El enamorado de Beatriz
escuchó en silencio, nervioso y sin poder de decisión al llamado del brujo. Él
no le creía, pero le tenía miedo. El hombre era un gigante, con un vozarrón de
todos los diablos. No, pero no es posible que un farsante se valga de tanta
mentira para realizar atropellos. Él era pequeño y delgado; el otro, grueso,
fuerte ¡Un revólver! He aquí la solución. No esperó más. Tenía en sus manos el
revólver. Pensó que tenía que estar sereno. Hizo lo que ya estaba decidido a
hacer. Se enfrentó mirándolo fijamente a los ojos. El otro botaba espuma por la
boca. Metió las manos al bolsillo y sacó un muñequito: "Este eres tú vas a
morir aplastado en mis manos". La respuesta no se hizo esperar: “No te
temo. No creo en tu poder ni en tus muñecos”.
Le apuntaba con el arma,
aunque no tenía la intención de dispararle. Lo que deseaba era demostrar que
nada mágico existía en los muñecos.

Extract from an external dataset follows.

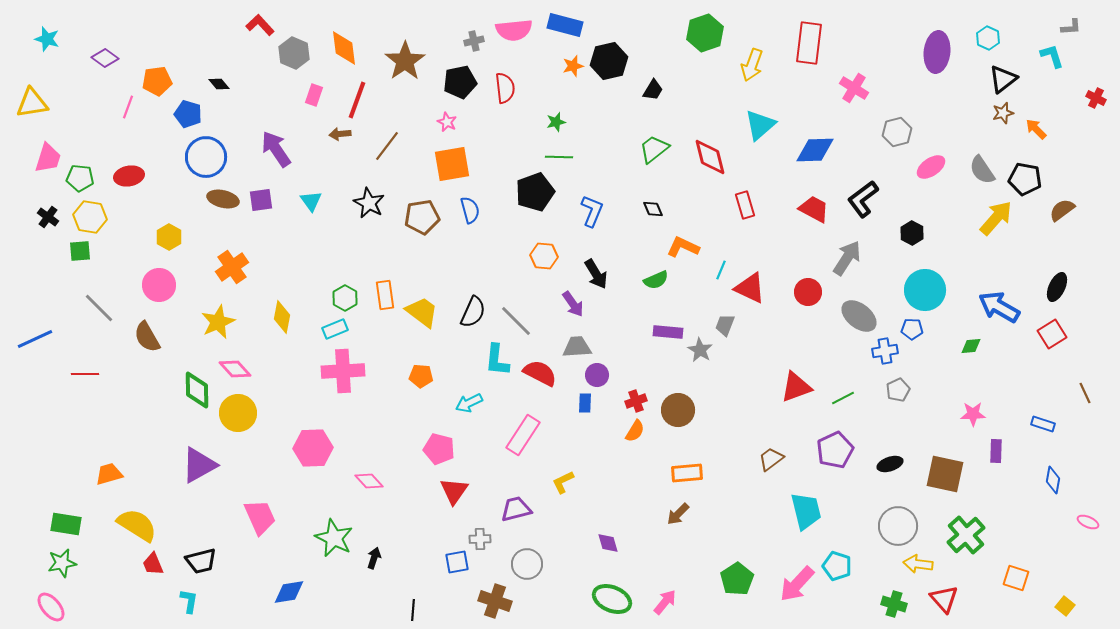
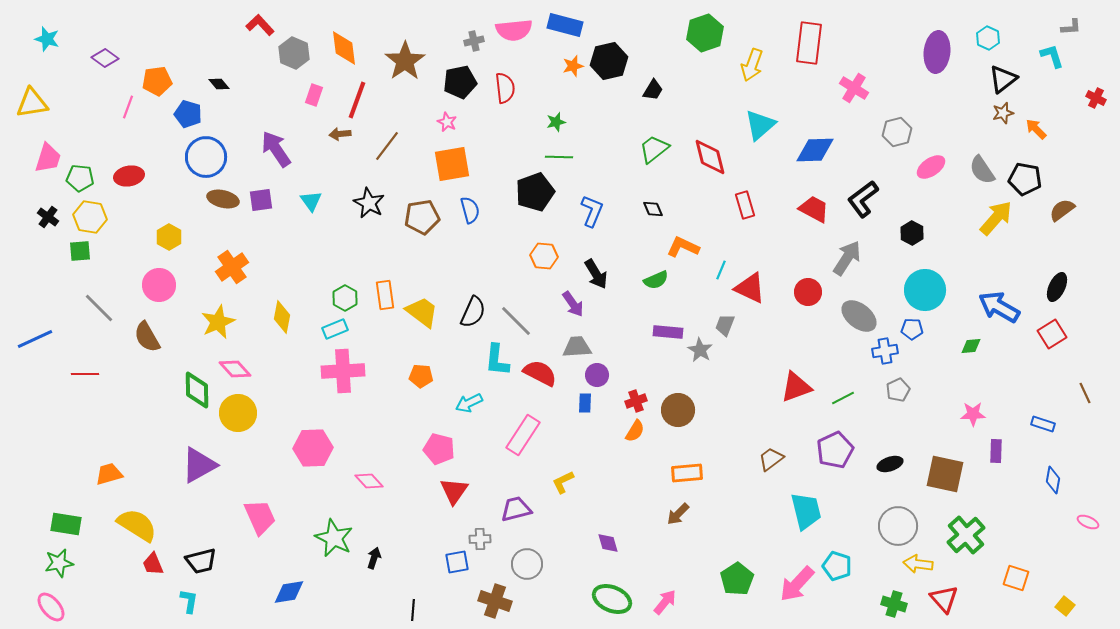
green star at (62, 563): moved 3 px left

Sacó un pañuelo y con firme gesto lo arroja
al suelo; lo pisotea con fuerza exclamando: “Tú crees que te tengo miedo. Aquí
te tengo”. Presionando con fuerza el pañuelo con el píe izquierdo.
Eusebio hizo pedazos el
muñeco y lo tiro al suelo “Ya ves. ¡No pasa nada! ¡En cambio yo si te tengo en
mis pies!” repetía su contrincante. Fueron instantes
cruciales para los dos hombres. Eusebio tiró al suelo los pedazos del muñeco
triturado, en sus manos y luego mira al joven que se mantenía firme con el
revólver en la mano. Dio un grito de desesperación y de rabia. Cae al sucio,
suelo y se queda inmóvil. Estaba muerto. Ya era entrada la noche y la luna
iluminaba el cadáver. El silencio que prosigue a la muerte y la libertad reinó
aquella noche en esos campos. El examen de rigor que se le practico al occiso
reveló que la causa de la muerte había sido un ataque cardíaco.
¿Existió en realidad
este hombre? Sí, y fue un perfecto fanfarrón. Un parásito que quiso exprimir
hasta la última gota a los ingenuos campesinos que le rodeaban. También existió
el héroe y existe hasta el presente.